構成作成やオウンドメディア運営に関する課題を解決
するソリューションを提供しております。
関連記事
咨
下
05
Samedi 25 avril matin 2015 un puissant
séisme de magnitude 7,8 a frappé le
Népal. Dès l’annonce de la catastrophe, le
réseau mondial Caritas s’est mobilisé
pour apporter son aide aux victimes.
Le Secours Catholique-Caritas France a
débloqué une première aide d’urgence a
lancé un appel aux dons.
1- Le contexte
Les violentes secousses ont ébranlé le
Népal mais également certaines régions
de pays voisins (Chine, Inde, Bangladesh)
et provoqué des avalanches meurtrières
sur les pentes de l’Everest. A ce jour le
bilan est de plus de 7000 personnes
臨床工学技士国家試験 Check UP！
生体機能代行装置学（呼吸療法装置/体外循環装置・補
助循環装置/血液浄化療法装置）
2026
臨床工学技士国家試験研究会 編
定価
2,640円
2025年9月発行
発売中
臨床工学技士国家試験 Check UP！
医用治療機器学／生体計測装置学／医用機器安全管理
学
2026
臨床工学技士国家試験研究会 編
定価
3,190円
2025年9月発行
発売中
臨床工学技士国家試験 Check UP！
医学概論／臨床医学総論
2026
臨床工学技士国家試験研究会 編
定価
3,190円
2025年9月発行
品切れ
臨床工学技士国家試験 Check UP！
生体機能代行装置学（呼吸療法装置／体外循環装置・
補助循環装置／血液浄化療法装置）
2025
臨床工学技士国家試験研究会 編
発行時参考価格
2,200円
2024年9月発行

-.-.-

## Directions:
Search the data above for the string "Caritas" and return every line that has it.

## Exercise solution:
réseau mondial Caritas s’est mobilisé
Le Secours Catholique-Caritas France a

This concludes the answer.